Could you filter the records below and keep only the lines with the word "related"?

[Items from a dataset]
--*--

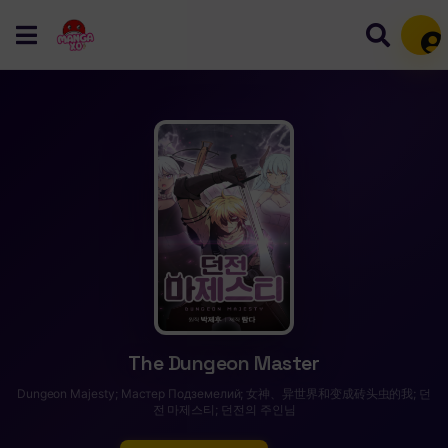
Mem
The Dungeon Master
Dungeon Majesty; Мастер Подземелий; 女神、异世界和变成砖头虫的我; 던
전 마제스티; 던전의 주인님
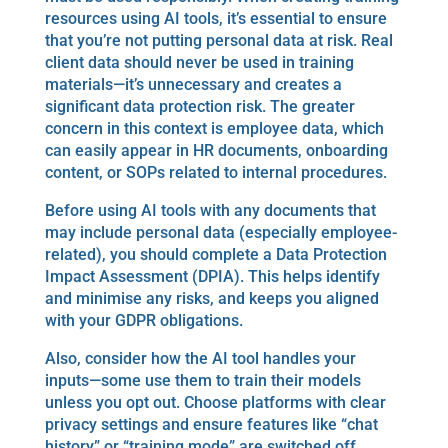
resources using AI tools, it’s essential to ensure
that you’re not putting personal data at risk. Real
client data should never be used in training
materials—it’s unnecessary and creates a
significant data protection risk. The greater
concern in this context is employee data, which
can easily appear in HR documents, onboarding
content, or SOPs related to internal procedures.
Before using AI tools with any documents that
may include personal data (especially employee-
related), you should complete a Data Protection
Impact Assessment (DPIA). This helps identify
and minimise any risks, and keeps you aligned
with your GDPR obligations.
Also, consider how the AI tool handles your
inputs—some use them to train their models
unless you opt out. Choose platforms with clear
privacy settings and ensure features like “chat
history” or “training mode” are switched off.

--*--

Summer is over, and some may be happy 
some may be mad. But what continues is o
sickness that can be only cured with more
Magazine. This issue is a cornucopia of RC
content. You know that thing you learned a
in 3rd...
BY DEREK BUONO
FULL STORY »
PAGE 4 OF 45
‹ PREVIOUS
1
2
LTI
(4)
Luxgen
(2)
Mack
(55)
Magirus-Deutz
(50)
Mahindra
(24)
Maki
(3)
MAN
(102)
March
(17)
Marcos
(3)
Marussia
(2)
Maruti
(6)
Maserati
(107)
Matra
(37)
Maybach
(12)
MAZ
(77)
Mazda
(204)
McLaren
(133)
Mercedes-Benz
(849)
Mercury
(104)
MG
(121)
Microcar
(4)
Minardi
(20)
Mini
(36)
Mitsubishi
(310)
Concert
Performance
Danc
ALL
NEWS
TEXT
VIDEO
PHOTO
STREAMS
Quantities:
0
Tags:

--*--

Answer section
content, or SOPs related to internal procedures.
related), you should complete a Data Protection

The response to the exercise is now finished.